Lancio di bottigliette, accendini, monetine, sputi…e minacce. Questo sarebbe il corollario di una partita di calcio, esattamente di Roma-Fiorentina andata in scena il 19 marzo 2015 in Europa League e terminata per 3-0 a favore dei viola. I tifosi giallorossi non hanno risparmiato nulla ai propri giocatori dopo una sconfitta così pesante, ma l’accusa che viene rivolta agli stessi ultras va oltre quella gara, perché per gli inquirenti c’era in atto una vera e propria strategia volta “a creare disordini e a turbare l’ordinato svolgimento delle competizioni sportive in cui è coinvolta la squadra di calcio A.S. Roma, così contribuendo anche ad intimidire i giocatori della squadra medesima”.

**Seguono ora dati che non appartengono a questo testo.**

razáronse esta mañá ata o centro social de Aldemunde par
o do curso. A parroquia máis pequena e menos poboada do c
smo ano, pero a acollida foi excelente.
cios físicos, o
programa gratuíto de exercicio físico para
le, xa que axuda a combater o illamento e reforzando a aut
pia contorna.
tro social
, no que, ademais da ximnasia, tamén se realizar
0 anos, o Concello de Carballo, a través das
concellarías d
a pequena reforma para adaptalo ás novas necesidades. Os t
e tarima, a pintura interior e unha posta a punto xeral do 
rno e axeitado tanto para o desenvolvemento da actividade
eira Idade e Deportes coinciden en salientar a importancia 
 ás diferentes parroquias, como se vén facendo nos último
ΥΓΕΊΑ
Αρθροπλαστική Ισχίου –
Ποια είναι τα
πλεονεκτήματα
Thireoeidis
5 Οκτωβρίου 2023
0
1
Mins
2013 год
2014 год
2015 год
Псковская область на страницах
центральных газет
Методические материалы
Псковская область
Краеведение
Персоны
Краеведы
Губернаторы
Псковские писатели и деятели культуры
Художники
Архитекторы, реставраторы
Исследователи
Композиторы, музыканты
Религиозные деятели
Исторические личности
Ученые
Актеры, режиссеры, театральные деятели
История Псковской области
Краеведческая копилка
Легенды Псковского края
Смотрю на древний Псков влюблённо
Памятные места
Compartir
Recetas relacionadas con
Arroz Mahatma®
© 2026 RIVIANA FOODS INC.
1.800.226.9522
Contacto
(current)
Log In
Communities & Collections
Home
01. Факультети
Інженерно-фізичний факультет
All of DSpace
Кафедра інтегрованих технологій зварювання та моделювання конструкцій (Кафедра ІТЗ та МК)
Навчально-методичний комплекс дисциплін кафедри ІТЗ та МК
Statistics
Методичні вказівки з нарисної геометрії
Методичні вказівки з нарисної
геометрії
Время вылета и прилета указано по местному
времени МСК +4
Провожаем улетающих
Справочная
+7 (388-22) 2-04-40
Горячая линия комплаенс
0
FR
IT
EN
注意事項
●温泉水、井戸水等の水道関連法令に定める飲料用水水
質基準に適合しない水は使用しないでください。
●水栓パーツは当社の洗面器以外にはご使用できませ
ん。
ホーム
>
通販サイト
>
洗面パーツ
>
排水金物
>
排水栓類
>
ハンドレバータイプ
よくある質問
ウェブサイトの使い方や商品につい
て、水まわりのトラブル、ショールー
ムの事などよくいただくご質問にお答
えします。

La Digos ha interrogato i calciatori della Roma che quel giorno c’erano ed emerge un quadro sconfortante: “De Rossi e Totti sono stati omertosi” è l’accusa che viene fatta ai due giocatori più rappresentativi della squadra capitolina. Iturbe invece racconta un fatto particolare che vede protagonista anche Davide Astori, ora centrale della Fiorentina, ma all’epoca elemento difensivo della Roma: “Un tifoso che era a cavalcioni sulla cancellata mi ha chiesto di dargli la maglia. Pensavo che volesse la mia maglia in regalo e me la stavo levando, ma il mio compagno Astori mi ha invitato a non farlo e io non l’ho più levata”.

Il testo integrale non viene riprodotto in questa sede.